Seu Antenor, com cara de muito poucos amigos, vociferou do outro lado. Meio contrafeito.

“Não foi uma junta de bois se quer saber. Foi uma jardineira que não estava tão triste como eu estou por estar aqui”.

Já de antemão soube que ele não estava muito satisfeito pela consulta. E foi trazido aqui contra sua vontade.

Foi sua cara metade que me contou sua história.

“Estamos ajuntados há coisa de pouco tempo. A principio meu veio não era tão rabugento. Até que ele dava no coro. Não me deixava dormir. Depois que ele interou seus setenta anos tudo mudou. Pra pior. O pinico fica cheio e entornando debaixo da cama. É uma fedentina de urina vencida que não me deixar dormir. Meu veio não era assim. Mijava grosso. Passava a noite inteira sem carecer ir à latrina. Agora não sei o que vai ser da gente. Só penso na hora de ir embora. Juntar meus panos e me escafeder de nosso ninho que em breve vai estar vazio. Dá um jeito no meu veinho. Se não vou arrumar outro novinho. Pois num sei ficar sem home.”
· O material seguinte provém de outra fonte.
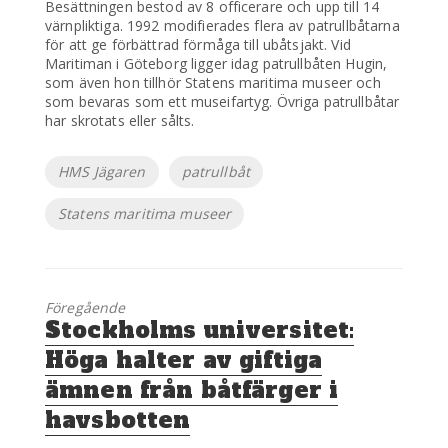
Besättningen bestod av 8 officerare och upp till 14
värnpliktiga. 1992 modifierades flera av patrullbåtarna
för att ge förbättrad förmåga till ubåtsjakt. Vid
Maritiman i Göteborg ligger idag patrullbåten Hugin,
som även hon tillhör Statens maritima museer och
som bevaras som ett museifartyg. Övriga patrullbåtar
har skrotats eller sålts.
Etiketter
HMS Jägaren
patrullbåt
Statens maritima museer
Föregående
Föregående
Stockholms universitet:
inlägg:
Höga halter av giftiga
ämnen från båtfärger i
havsbotten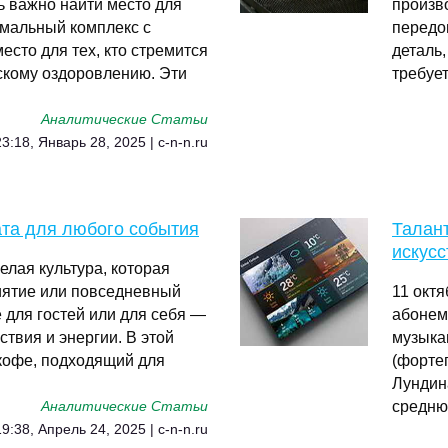
ь важно найти место для
произв
рмальный комплекс с
передо
есто для тех, кто стремится
деталь,
ескому оздоровлению. Эти
требуе
Аналитические Статьи
23:18, Январь 28, 2025 | c-n-n.ru
ата для любого события
Талан
искусс
елая культура, которая
иятие или повседневный
11 окт
 для гостей или для себя —
абонем
твия и энергии. В этой
музыка
 кофе, подходящий для
(форте
Лундин
средню
Аналитические Статьи
19:38, Апрель 24, 2025 | c-n-n.ru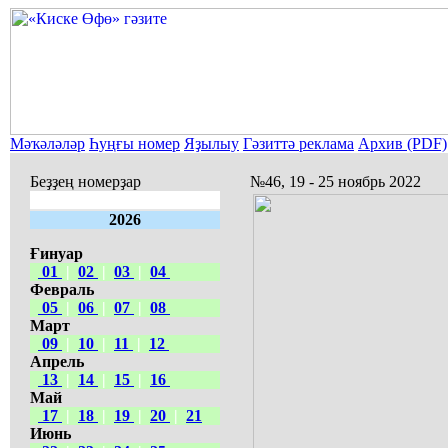
Мәҡәләләр
Һуңғы номер
Яҙылыу
Гәзиттә реклама
Архив (PDF)
Беҙҙең номерҙар
№46, 19 - 25 ноябрь 2022
2026
Ғинуар
01
|
02
|
03
|
04
Февраль
05
|
06
|
07
|
08
Март
09
|
10
|
11
|
12
Апрель
13
|
14
|
15
|
16
Май
17
|
18
|
19
|
20
|
21
Июнь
Pelo jeito de sua história logo achei se tratar de doença da próstata. Quando ela engorda entope o canal da urina. E faz urinar de cadinho a cadiquinho. Por vezes dói o ato de urinar. Quando sobrevém uma infecção pode por tudo a danar. E se acontecer de represar urina é um Deus nos acuda. Tem-se de enfiar uma sonda até a bexiga. Se não a mesma pode estourar.

Mas o ranzinza do Seu Antenor foi dando tempo ao tempo ao problema da urina. Adiando sine die até a coisa complicar.

Tomava remedinhos prescritos sem muito tutano pelo balconista da farmácia da pocilga da esquina.  Sem melhoras evidentes. Tomava chá de quebra pedra sem saber a precisão disso tudo. Até um remedinho feito com asas de tanajura mortinha sem estar ainda. Tudo fazia sem se consultar com um especialista.

Naquela consulta sem estar marcada tentei, debalde, ajudar ao velho Antenor. Mas a tudo que a ele indicava ele rosnava indiferente. Por vezes resmungava.

Ele queria dar tempo ao tempo antes de ser operado da próstata inchada. Mas eis que veio aquilo que eu previra. A urina do velho Antenor represou de vez numa noite escura. Como estava na roça. Longe de cuidados de um hospital. Não houve como acudi-lo em tempo.

Não deixe pra depois o que hoje manda.

O acontecido ao velho Antenor acontece a muita gente.

Se não for atendido há tempo contratempos virão. Com certeza. Evidente.